Erlang/OTP Forums

Author Message

<  Erlang patches mailing list  ~  Sendfile in erlang

enano at fi.udc.es
Posted: Fri Nov 14, 2003 11:34 am Reply with quote
Guest
Hi,

I'm not sure whether the proper list is e-questions or e-patches, but this
is a small patch anyway.

This draft patch adds a sendfile() interface to Erlang. Sendfile(2) is a
system call present in Linux 2.2, AIX 5 and later kernels, and similar
interfaces are present in recent versions of Solaris and possibly other
Unices. The usual loop of read()ing from a file and then send()ing to a
socket or write()ing to another file has an unnecesarily large overhead:
copying data from kernel space to user space on read, and then back to
kernel space again on write() or send(). Besides, if we are reading from
Erlang, that means getting all those data chunks into the erlang runtime
memory management system only to get them out again immediately and then
GC them sometime in the future. Very often (think of a web or file server)
our program has no use for that read data except sending it out again.

Sendfile(f,t,o,c) simply instructs the kernel (the OS kernel, not
$ROOTDIR/lib/kernel) to read c bytes at offset o of file descriptor f and
write them again to file descriptor t. No data is moved to/from user
space.


ObPerfData: a cycle of file:read() and gen_tcp:send() moving 4KB chunks
over 1000Base-T between 1GHz Pentium3 machines sustains a throughput of
about 55Mbps. A cycle of file:sendfile() calls sustains over 410Mbps down
the pipe. Make sure you have a well supported network card before trying.

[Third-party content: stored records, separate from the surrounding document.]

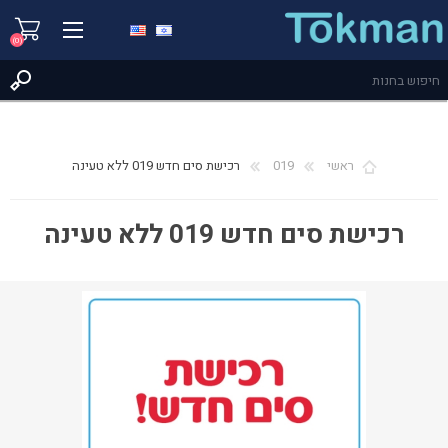
(0)
ראשי
019
רכישת סים חדש 019 ללא טעינה
רכישת סים חדש 019 ללא טעינה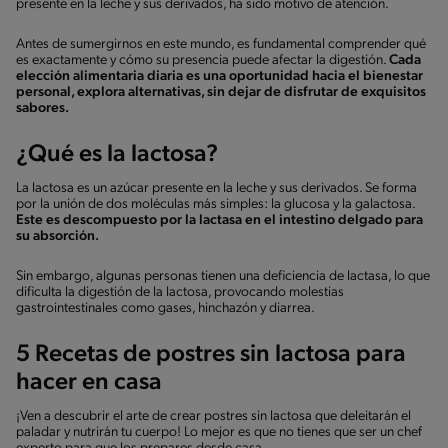
presente en la leche y sus derivados, ha sido motivo de atención.
Antes de sumergirnos en este mundo, es fundamental comprender qué
es exactamente y cómo su presencia puede afectar la digestión.
Cada
elección alimentaria diaria es una oportunidad hacia el bienestar
personal, explora alternativas, sin dejar de disfrutar de exquisitos
sabores.
¿Qué es la lactosa?
La lactosa es un azúcar presente en la leche y sus derivados. Se forma
por la unión de dos moléculas más simples: la glucosa y la galactosa.
Este es descompuesto por la lactasa en el intestino delgado para
su absorción.
Sin embargo, algunas personas tienen una deficiencia de lactasa, lo que
dificulta la digestión de la lactosa, provocando molestias
gastrointestinales como gases, hinchazón y diarrea.
5 Recetas de postres sin lactosa para
hacer en casa
¡Ven a descubrir el arte de crear postres sin lactosa que deleitarán el
paladar y nutrirán tu cuerpo! Lo mejor es que no tienes que ser un chef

The patch is for testing purposes - I'd be glad to hear comments. I have
kept the kernel sendfile semantics: it may write less bytes than
requested, just like the send(2) syscall; return value is {ok, SentBytes}
or {error, Reason}. Maybe it would be more polite to behave like
gen_tcp:send instead and make sure all data is sent, or else return an
error. More ugly details: it needs the socket descriptor *number*, so for
now you have to call the undocumented function get_fd in prim_inet. An
example:

{ok,From}=file:open(Filename,[read,raw]),
{ok,Sock}=gen_tcp:connect(Host,Port,[binary,{packet,0}]),
{ok,SockFD}=prim_inet:getfd(Sock),
{ok,Sent}=file:sendfile(From,SockFD,Pos,Block),


No guarantees, backup first, parachute not included, etc.

Regards,

Miguel


Post generated using Mail2Forum (http://m2f.sourceforge.net)
sean.hinde at mac.com
Posted: Fri Nov 14, 2003 1:49 pm Reply with quote
Guest
On Friday, November 14, 2003, at 11:27 am, Miguel Barreiro wrote:

> This draft patch adds a sendfile() interface to Erlang. Sendfile(2) is
> a
> system call present in Linux 2.2, AIX 5 and later kernels, and similar
> interfaces are present in recent versions of Solaris and possibly other
> Unices. The usual loop of read()ing from a file and then send()ing to a
> socket or write()ing to another file has an unnecesarily large
> overhead:
> copying data from kernel space to user space on read, and then back to
> kernel space again on write() or send(). Besides, if we are reading
> from
> Erlang, that means getting all those data chunks into the erlang
> runtime
> memory management system only to get them out again immediately and
> then
> GC them sometime in the future. Very often (think of a web or file
> server)
> our program has no use for that read data except sending it out again.
>
> Sendfile(f,t,o,c) simply instructs the kernel (the OS kernel, not
> $ROOTDIR/lib/kernel) to read c bytes at offset o of file descriptor f
> and
> write them again to file descriptor t. No data is moved to/from user
> space.

This looks like an excellent addition to Erlang. I'd fully support this
being adopted by the OTP team.

> ObPerfData: a cycle of file:read() and gen_tcp:send() moving 4KB chunks
> over 1000Base-T between 1GHz Pentium3 machines sustains a throughput of
> about 55Mbps. A cycle of file:sendfile() calls sustains over 410Mbps
> down
> the pipe. Make sure you have a well supported network card before
> trying.

The 55Mbps matches well with my measurements on a 1GHz PPC. We would
use this tomorrow if it were beefed up with some of your suggestions
and the normal OTP extra safe semantics.

Brilliant!

Sean



Post generated using Mail2Forum (http://m2f.sourceforge.net)
luke at bluetail.com
Posted: Fri Nov 14, 2003 3:37 pm Reply with quote
Guest
Miguel Barreiro <enano_at_fi.udc.es> writes:

> ObPerfData: a cycle of file:read() and gen_tcp:send() moving 4KB chunks
> over 1000Base-T between 1GHz Pentium3 machines sustains a throughput of
> about 55Mbps. A cycle of file:sendfile() calls sustains over 410Mbps down
> the pipe. Make sure you have a well supported network card before trying.

Great stuff!

Could you please post your benchmark programs too? I'm curious to try
the unoptimised version in Oprofile (best program of the year) and see
what kills the performance - user/kernel copies, context switches,
erlang GC, select(), etc. If I remember correctly, Per Bergqvist was
sending 10Mbps through Erlang on Celerons with only a fraction of the
CPU with the kpoll'ified emulator.

I've long suspected that one could move pretty much the whole network
stack into userspace without much performance loss, if you just chose
the interface well. I'm interested to find out if this is bollocks :-)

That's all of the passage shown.